(Extracted page text data)
»»

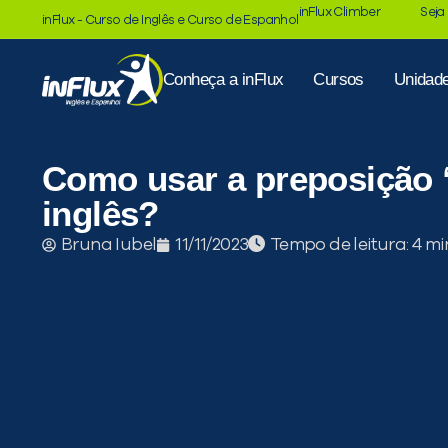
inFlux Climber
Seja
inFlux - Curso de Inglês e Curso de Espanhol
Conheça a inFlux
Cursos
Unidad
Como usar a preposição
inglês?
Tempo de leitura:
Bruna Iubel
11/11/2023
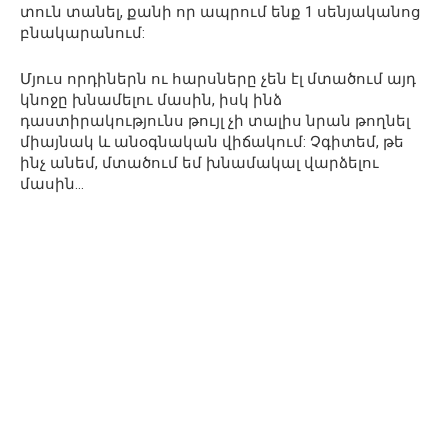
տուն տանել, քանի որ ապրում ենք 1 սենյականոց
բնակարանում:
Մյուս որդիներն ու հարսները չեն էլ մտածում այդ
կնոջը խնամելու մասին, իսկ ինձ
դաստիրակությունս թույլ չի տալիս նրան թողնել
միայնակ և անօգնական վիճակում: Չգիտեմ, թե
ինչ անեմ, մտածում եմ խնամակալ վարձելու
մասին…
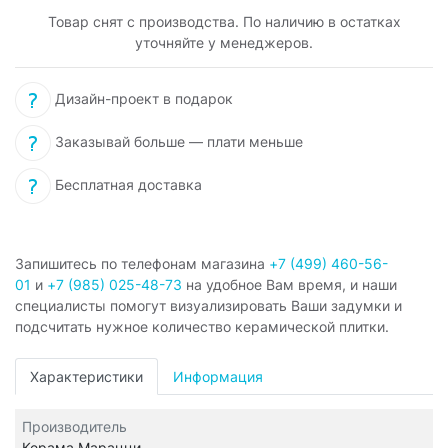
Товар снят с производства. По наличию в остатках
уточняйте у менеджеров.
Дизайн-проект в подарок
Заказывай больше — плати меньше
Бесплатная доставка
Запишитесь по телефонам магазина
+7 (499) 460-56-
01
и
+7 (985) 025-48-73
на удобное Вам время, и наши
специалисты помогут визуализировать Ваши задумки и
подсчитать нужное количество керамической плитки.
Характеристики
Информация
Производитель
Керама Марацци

««
»»

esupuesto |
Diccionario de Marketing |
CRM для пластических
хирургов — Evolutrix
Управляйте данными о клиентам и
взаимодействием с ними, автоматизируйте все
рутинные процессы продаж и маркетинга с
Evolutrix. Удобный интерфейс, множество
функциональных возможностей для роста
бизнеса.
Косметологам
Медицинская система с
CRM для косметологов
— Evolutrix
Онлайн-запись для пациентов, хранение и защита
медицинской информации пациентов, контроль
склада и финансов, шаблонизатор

««

What the task requires: Look above for the line holding "CRM для пластических" and the line holding "склада и финансов, шаблонизатор", then output exactly those two lines and every line between them, nothing more.

Exercise result:
CRM для пластических
хирургов — Evolutrix
Управляйте данными о клиентам и
взаимодействием с ними, автоматизируйте все
рутинные процессы продаж и маркетинга с
Evolutrix. Удобный интерфейс, множество
функциональных возможностей для роста
бизнеса.
Косметологам
Медицинская система с
CRM для косметологов
— Evolutrix
Онлайн-запись для пациентов, хранение и защита
медицинской информации пациентов, контроль
склада и финансов, шаблонизатор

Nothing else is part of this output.